The EU plays the leading role in and is the biggest donor to efforts by civil society organizations around the world to campaign for the abolition of the death penalty. The EU uses all available tools of diplomacy and cooperation assistance to work towards the abolition of the death penalty. Where the death penalty still exists, the EU calls for its use to be progressively restricted and insists that it be carried out according to internationally-agreed minimum standards.
The EU encourages public debate, strengthening public opposition and putting pressure on retentionist countries to abolish the death penalty, or at least introduce a moratorium as a first step.
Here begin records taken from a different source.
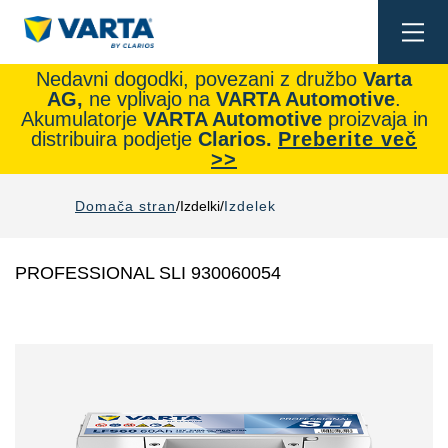
Togg
navi
Nedavni dogodki, povezani z družbo
Varta
AG,
ne vplivajo na
VARTA Automotive
.
Akumulatorje
VARTA Automotive
proizvaja in
distribuira podjetje
Clarios.
Preberite več
>>
Domača stran
Izdelki
Izdelek
PROFESSIONAL SLI 930060054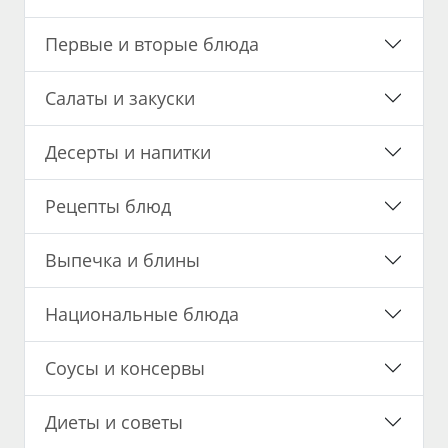
Первые и вторые блюда
Салаты и закуски
Десерты и напитки
Рецепты блюд
Выпечка и блины
Национальные блюда
Соусы и консервы
Диеты и советы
The EU also acts against the death penalty in multilateral forums, such as the United Nations; a culmination of this effort has been the series of resolutions on the moratorium on the use of the death penalty, adopted by the United Nations General Assembly.
July 2011 marked the 20th anniversary of the entry into force of the Second Optional Protocol to the International Covenant on Civil and Political Rights, the main worldwide legal instrument for the abolition of the death penalty. The EU encourages all States to ratify or accede to this protocol.
The EU is also the first regional body to have adopted rules prohibiting the trade in goods used for capital punishment (and torture and ill-treatment), as well as the supply of technical assistance related to such goods. The EU’s political commitment has been matched by substantial financial support for concrete projects.